WillowWatt Capstone 2025

About the Project

WillowWatt is partnering with Willow to improve how organizations understand and manage energy usage across large facilities. Buildings in the U.S. consume 76% of all electricity and produce nearly 40% of total CO₂ emissions, so gaining clearer insight into consumption patterns is essential for reducing environmental impact.

Our capstone project focuses on forecasting campus-level energy usage and identifying periods of highest demand so that facility managers can make informed decisions. Using Willow’s digital twin platform and historical energy data, we are developing a system that highlights upcoming peak load periods, giving teams greater visibility into when strain on the grid is most likely.
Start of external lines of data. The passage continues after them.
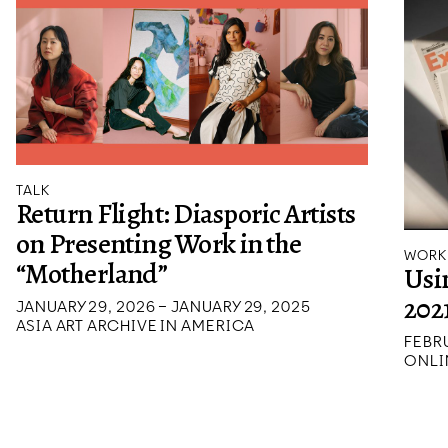
TALK
Return Flight: Diasporic Artists
on Presenting Work in the
WORK
“Motherland”
Usi
202
JANUARY 29, 2026 – JANUARY 29, 2025
ASIA ART ARCHIVE IN AMERICA
FEBRU
ONLI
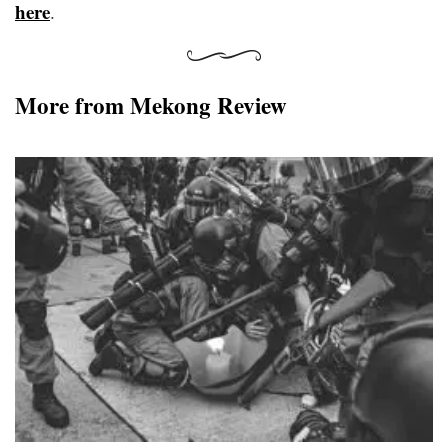
here
.
More from Mekong Review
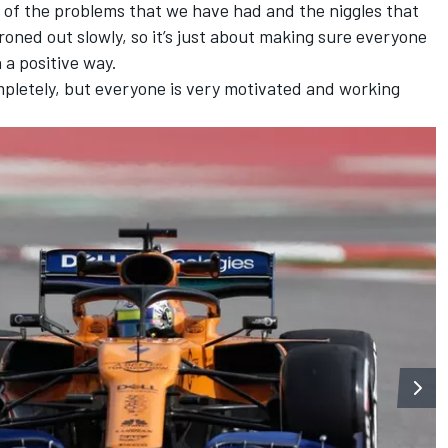
me of the problems that we have had and the niggles that
ned out slowly, so it’s just about making sure everyone
n a positive way.
 completely, but everyone is very motivated and working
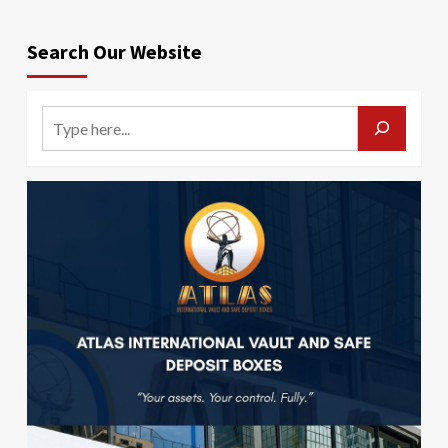
Search Our Website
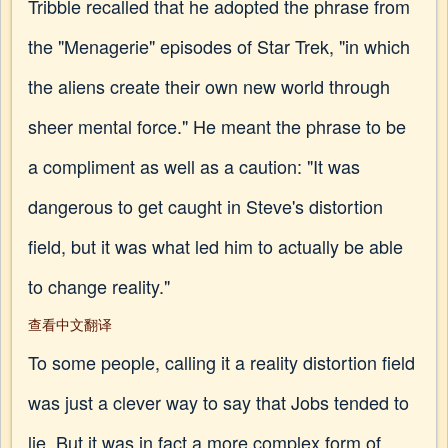
Tribble recalled that he adopted the phrase from
the "Menagerie" episodes of Star Trek, "in which
the aliens create their own new world through
sheer mental force." He meant the phrase to be
a compliment as well as a caution: "It was
dangerous to get caught in Steve's distortion
field, but it was what led him to actually be able
to change reality."
查看中文翻译
To some people, calling it a reality distortion field
was just a clever way to say that Jobs tended to
lie. But it was in fact a more complex form of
We’ve built and trained a machine learning model using Random Forest Regression to generate short-term energy forecasts. The model is developed in Python with Scikit-learn and exported in ONNX format so that it can be deployed within Willow’s ecosystem. Our tool visualizes these forecasts, flags predicted peak usage windows, and provides insight into overall demand trends throughout the week.
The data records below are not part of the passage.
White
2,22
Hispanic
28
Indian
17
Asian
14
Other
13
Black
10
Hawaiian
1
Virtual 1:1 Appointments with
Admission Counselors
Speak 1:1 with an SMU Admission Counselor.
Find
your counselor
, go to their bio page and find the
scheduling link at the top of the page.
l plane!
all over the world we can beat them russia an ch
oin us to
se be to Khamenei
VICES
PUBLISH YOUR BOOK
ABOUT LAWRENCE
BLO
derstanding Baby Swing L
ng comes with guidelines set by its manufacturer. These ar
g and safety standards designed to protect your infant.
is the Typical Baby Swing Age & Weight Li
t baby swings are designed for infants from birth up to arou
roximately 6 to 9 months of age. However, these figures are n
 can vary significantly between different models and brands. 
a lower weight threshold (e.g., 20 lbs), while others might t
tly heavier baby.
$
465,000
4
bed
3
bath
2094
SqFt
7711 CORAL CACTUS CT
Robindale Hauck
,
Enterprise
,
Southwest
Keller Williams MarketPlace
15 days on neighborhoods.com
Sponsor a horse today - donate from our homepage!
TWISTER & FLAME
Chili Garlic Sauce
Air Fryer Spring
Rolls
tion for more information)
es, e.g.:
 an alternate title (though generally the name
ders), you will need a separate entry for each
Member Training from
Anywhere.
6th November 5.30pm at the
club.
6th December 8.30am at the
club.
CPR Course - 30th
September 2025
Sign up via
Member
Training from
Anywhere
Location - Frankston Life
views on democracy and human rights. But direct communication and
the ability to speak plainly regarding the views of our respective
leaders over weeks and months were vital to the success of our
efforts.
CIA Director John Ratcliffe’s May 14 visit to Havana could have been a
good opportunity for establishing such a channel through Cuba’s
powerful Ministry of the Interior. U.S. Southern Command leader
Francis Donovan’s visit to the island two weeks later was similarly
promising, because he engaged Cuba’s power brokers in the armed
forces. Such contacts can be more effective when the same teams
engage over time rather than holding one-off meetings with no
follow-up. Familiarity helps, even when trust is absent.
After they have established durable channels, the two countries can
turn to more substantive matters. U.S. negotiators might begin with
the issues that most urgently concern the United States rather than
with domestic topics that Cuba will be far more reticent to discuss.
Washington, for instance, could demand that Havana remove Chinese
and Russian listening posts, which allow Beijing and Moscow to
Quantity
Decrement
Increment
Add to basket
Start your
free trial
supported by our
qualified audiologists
By presenting clear and actionable forecasts instead of requiring manual analysis, this system helps decision-makers anticipate high-load periods before they occur. The long-term goal is to support better planning, reduce unnecessary energy costs, and contribute to sustainability efforts across campus operations, aligning with NAU’s carbon neutrality goals for 2030.

The initial concept for this project was provided by our sponsor, in the form of a Capstone project proposal, but the resulting system reflects months of collaborative design, prototyping, and refinement with direct input from Willow's Director of Energy Transformation.